# Problem to work on
Write out each record exactly as it stands. No pictures belong in the copy.

*** Begin section ***

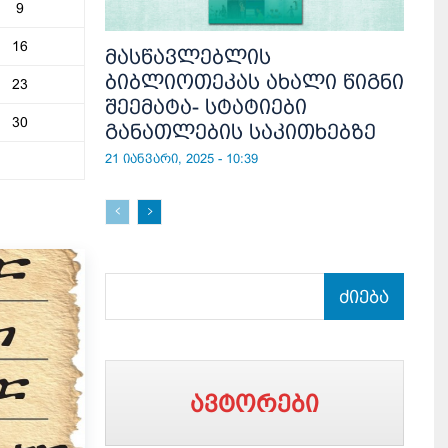
9
16
მასწავლებლის
ბიბლიოთეკას ახალი წიგნი
23
შეემატა- სტატიები
30
განათლების საკითხებზე
21 იანვარი, 2025 - 10:39
ძიება
ავტორები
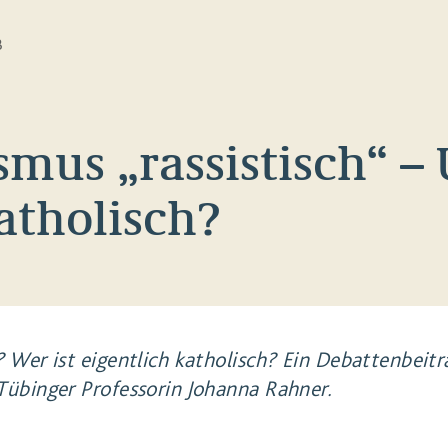
B
ismus „rassistisch“ –
atholisch?
“? Wer ist eigentlich katholisch? Ein Debattenbeit
 Tübinger Professorin Johanna Rahner.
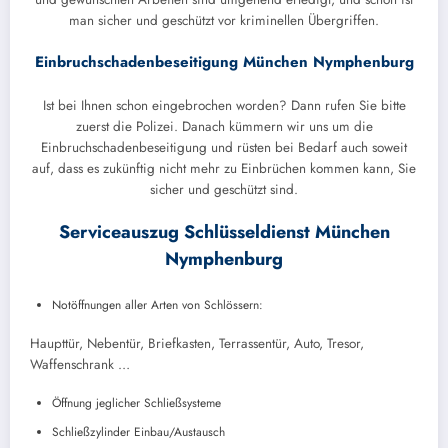
man sicher und geschützt vor kriminellen Übergriffen.
Einbruchschadenbeseitigung München Nymphenburg
Ist bei Ihnen schon eingebrochen worden? Dann rufen Sie bitte
zuerst die Polizei. Danach kümmern wir uns um die
Einbruchschadenbeseitigung und rüsten bei Bedarf auch soweit
auf, dass es zukünftig nicht mehr zu Einbrüchen kommen kann, Sie
sicher und geschützt sind.
Serviceauszug Schlüsseldienst München
Nymphenburg
Notöffnungen aller Arten von Schlössern:
Haupttür, Nebentür, Briefkasten, Terrassentür, Auto, Tresor,
Waffenschrank …
Öffnung jeglicher Schließsysteme
Schließzylinder Einbau/Austausch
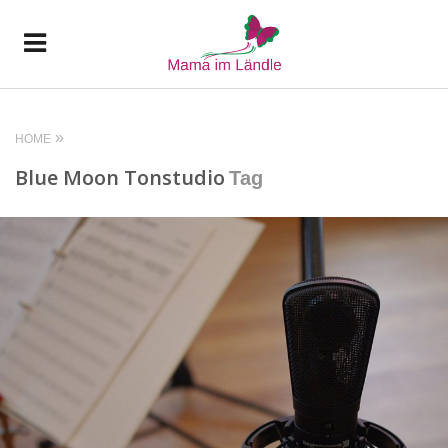
HOME
Blue Moon Tonstudio
Tag
READ MORE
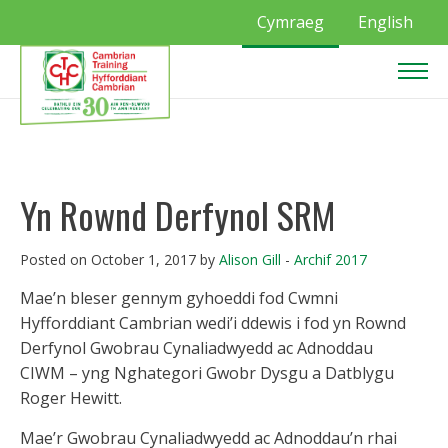
Cymraeg
English
Yn Rownd Derfynol SRM
Posted on October 1, 2017 by
Alison Gill
-
Archif 2017
Mae’n bleser gennym gyhoeddi fod Cwmni
Hyfforddiant Cambrian wedi’i ddewis i fod yn Rownd
Derfynol Gwobrau Cynaliadwyedd ac Adnoddau
CIWM – yng Nghategori Gwobr Dysgu a Datblygu
Roger Hewitt.
Mae’r Gwobrau Cynaliadwyedd ac Adnoddau’n rhai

*** End section ***

# Expected output
9
16
მასწავლებლის
ბიბლიოთეკას ახალი წიგნი
23
შეემატა- სტატიები
30
განათლების საკითხებზე
21 იანვარი, 2025 - 10:39
ძიება
ავტორები
B
ismus „rassistisch“ –
atholisch?
“? Wer ist eigentlich katholisch? Ein Debattenbeit
 Tübinger Professorin Johanna Rahner.
man sicher und geschützt vor kriminellen Übergriffen.
Einbruchschadenbeseitigung München Nymphenburg
Ist bei Ihnen schon eingebrochen worden? Dann rufen Sie bitte
zuerst die Polizei. Danach kümmern wir uns um die
Einbruchschadenbeseitigung und rüsten bei Bedarf auch soweit
auf, dass es zukünftig nicht mehr zu Einbrüchen kommen kann, Sie
sicher und geschützt sind.
Serviceauszug Schlüsseldienst München
Nymphenburg
Notöffnungen aller Arten von Schlössern:
Haupttür, Nebentür, Briefkasten, Terrassentür, Auto, Tresor,
Waffenschrank …
Öffnung jeglicher Schließsysteme
Schließzylinder Einbau/Austausch
HOME
Blue Moon Tonstudio
Tag
READ MORE
Cymraeg
English
Yn Rownd Derfynol SRM
Posted on October 1, 2017 by
Alison Gill
-
Archif 2017
Mae’n bleser gennym gyhoeddi fod Cwmni
Hyfforddiant Cambrian wedi’i ddewis i fod yn Rownd
Derfynol Gwobrau Cynaliadwyedd ac Adnoddau
CIWM – yng Nghategori Gwobr Dysgu a Datblygu
Roger Hewitt.
Mae’r Gwobrau Cynaliadwyedd ac Adnoddau’n rhai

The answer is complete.